[Transcribed page contents]
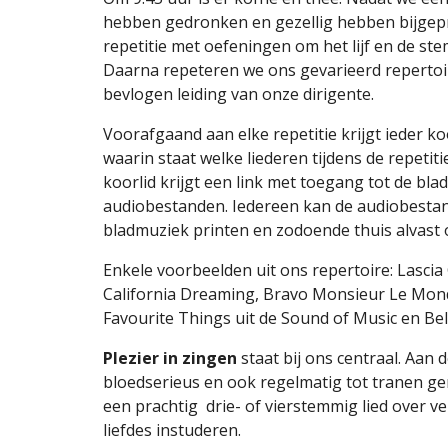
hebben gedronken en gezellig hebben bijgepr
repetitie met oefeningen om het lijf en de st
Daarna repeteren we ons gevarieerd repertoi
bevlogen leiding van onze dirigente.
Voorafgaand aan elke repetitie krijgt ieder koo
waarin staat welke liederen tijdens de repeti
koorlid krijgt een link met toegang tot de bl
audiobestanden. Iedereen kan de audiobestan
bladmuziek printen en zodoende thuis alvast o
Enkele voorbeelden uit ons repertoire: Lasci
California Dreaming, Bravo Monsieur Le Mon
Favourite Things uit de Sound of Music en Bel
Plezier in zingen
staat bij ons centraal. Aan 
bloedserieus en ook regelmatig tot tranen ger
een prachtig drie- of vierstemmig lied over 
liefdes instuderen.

**Your instructions**
Any pictures above are to be left out. Retype the rest of the records exactly.

**Solution**
hebben gedronken en gezellig hebben bijgepr
repetitie met oefeningen om het lijf en de st
Daarna repeteren we ons gevarieerd repertoi
bevlogen leiding van onze dirigente.
Voorafgaand aan elke repetitie krijgt ieder koo
waarin staat welke liederen tijdens de repeti
koorlid krijgt een link met toegang tot de bl
audiobestanden. Iedereen kan de audiobestan
bladmuziek printen en zodoende thuis alvast o
Enkele voorbeelden uit ons repertoire: Lasci
California Dreaming, Bravo Monsieur Le Mon
Favourite Things uit de Sound of Music en Bel
Plezier in zingen
staat bij ons centraal. Aan 
bloedserieus en ook regelmatig tot tranen ger
een prachtig drie- of vierstemmig lied over 
liefdes instuderen.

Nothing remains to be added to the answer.